Women could achieve equal representation with men in the world's parliaments in less than 20 years if the current rate of progress is maintained, but they have stalled in getting the top jobs of president or prime minister, according to new research.
The Women in Politics Map 2014, released on Tuesday by the Inter-Parliamentary Union and UN Women, showed the number of women parliamentarians at a record 21.8 per cent globally, following a 1.5 per cent increase in the past year. The Inter-Parliamentary Union, founded in 1889, is the international organisation of parliaments.
The organisation's secretary-general, Anders Johnsson, said 10 years ago he was predicting that even his children would never see gender parity in parliaments because progress was so slow. But now, if the 1.5 per cent rate can be sustained, "we would reach gender equality, gender parity, in parliaments globally less than 20 years", he said.

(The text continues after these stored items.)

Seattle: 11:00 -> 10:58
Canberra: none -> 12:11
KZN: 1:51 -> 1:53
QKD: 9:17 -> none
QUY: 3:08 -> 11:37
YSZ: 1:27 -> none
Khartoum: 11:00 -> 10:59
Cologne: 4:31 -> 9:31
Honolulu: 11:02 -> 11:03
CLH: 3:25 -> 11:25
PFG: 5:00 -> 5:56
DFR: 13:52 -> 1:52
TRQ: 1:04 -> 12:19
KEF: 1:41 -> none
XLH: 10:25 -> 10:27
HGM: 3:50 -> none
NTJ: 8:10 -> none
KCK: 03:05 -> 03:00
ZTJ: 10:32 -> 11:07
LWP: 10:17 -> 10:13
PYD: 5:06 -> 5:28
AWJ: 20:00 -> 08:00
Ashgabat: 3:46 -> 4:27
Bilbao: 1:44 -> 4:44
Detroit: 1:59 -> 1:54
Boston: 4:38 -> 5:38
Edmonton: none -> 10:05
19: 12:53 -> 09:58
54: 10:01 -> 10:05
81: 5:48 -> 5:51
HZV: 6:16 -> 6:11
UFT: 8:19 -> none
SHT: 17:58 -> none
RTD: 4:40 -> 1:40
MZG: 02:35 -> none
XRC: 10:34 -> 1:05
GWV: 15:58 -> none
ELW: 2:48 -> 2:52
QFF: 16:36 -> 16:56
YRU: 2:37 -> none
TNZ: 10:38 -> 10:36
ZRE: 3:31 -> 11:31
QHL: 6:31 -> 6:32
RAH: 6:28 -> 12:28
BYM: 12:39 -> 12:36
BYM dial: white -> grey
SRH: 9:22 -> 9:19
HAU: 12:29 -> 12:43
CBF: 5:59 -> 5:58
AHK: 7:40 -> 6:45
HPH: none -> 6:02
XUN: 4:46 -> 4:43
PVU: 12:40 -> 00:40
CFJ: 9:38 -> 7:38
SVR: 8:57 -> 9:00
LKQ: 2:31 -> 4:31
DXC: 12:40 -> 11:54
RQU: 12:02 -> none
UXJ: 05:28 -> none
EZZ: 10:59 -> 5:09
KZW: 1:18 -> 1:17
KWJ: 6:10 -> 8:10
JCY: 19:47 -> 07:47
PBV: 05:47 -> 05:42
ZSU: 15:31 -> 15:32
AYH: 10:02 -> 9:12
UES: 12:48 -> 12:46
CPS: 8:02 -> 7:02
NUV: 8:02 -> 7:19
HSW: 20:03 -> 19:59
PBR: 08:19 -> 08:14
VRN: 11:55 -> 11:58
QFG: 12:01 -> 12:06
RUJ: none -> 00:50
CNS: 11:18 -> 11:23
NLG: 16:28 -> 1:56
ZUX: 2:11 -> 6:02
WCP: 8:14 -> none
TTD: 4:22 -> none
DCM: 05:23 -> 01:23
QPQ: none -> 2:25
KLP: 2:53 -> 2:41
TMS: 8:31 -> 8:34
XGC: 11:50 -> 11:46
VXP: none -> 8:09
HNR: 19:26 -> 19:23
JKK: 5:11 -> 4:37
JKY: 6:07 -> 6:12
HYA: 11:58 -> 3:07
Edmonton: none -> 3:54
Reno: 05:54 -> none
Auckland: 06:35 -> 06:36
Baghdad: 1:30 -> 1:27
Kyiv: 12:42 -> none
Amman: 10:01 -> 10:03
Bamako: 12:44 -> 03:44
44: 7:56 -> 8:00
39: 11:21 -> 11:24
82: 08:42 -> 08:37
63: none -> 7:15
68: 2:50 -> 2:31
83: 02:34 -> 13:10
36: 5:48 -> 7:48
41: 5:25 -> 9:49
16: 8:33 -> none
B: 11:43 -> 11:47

There had also been an increase in the number of women ministers, from 14.3 per cent in 2005 to 17.2 per cent today, and their portfolios had expanded from the traditional areas of health, children and women's issues, he said.
The number of women leading defence ministries had doubled from seven to 14 since 2012, the highest ever, and the number of women in charge of foreign affairs and international co-operation had risen to 45, the highest number since 2008, he said. In contrast, Johnsson said that since 2012 the number of women heads of state and government had decreased slightly, from 19 to 18, and that "we seem to have hit a glass ceiling".
"More women are now in politics and influencing the political agenda at higher levels … but not at the highest level," he said.
The number got a boost on Tuesday when Michelle Bachelet, the former head of UN Women, was inaugurated as Chile's president for a second time.
John Hendra, deputy executive director of UN Women, said women must still overcome many barriers to achieve political success including attitudes that see women as less capable and able to lead.
He said one of the most effective strategies to increase the number of women in parliaments was the temporary use of "special measures" such as quotas, reserved seats and voluntary political party commitments to women's representation.
Johnsson said 80 per cent of the countries that had made the strongest progress have used those measures. In 2013, he said, the Arab region "progressed the fastest, and it did that both because of political will in some countries and because of political push from the people in those countries".
Saudi Arabia went from not having a single woman member of parliament to having 20 per cent female representation after the king announced that quota and made the appointments.
Johnsson said Asia and the Pacific had generally low representation and the Inter-Parliamentary Union and UN Women would be working to raise the levels and promoting the use of quotas or similar measures.
In the ranking of women in the lower house or single house of parliament, Rwanda tops the list with 63.8 per cent female representation. At the bottom of the rankings are Micronesia, Palau, Qatar and Vanuatu without a single woman parliamentarian. China was slightly above average with 23.4 per cent of parliamentarians being women.